> **YOUR GOAL**
Scan the listing below. Copy each line that contains "POLÍTICA".

:: INPUT MATERIAL

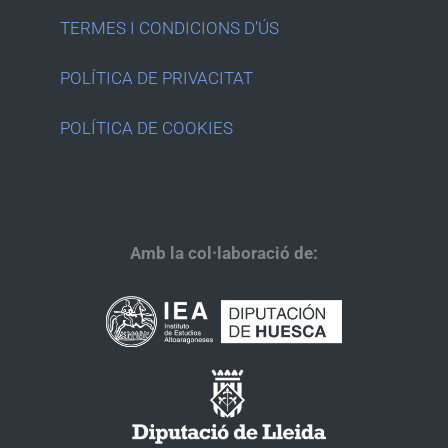
TERMES I CONDICIONS D’ÚS
POLÍTICA DE PRIVACITAT
POLÍTICA DE COOKIES
Amb la col·laboració de:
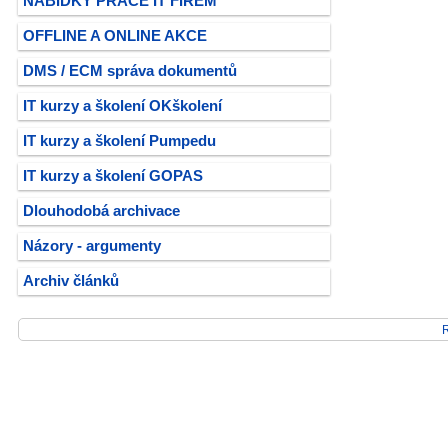
NABÍDKY PRÁCE IT FIREM
OFFLINE A ONLINE AKCE
DMS / ECM správa dokumentů
IT kurzy a školení OKškolení
IT kurzy a školení Pumpedu
IT kurzy a školení GOPAS
Dlouhodobá archivace
Názory - argumenty
Archiv článků
R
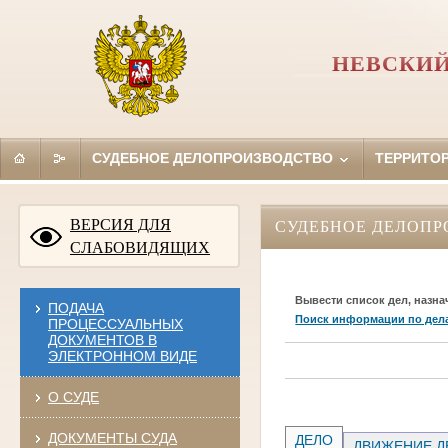
НЕВСКИЙ
СУДЕБНОЕ ДЕЛОПРОИЗВОДСТВО
ТЕРРИТО
ВЕРСИЯ ДЛЯ
СУДЕБНОЕ ДЕЛОПР
СЛАБОВИДЯЩИХ
Вывести список дел, назна
ПОДАЧА
Поиск информации по дел
ПРОЦЕССУАЛЬНЫХ
ДОКУМЕНТОВ В
ЭЛЕКТРОННОМ ВИДЕ
О СУДЕ
ДОКУМЕНТЫ СУДА
ДЕЛО
ДВИЖЕНИЕ Д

::::

> **EXPECTED ANSWER**
POLÍTICA DE PRIVACITAT
POLÍTICA DE COOKIES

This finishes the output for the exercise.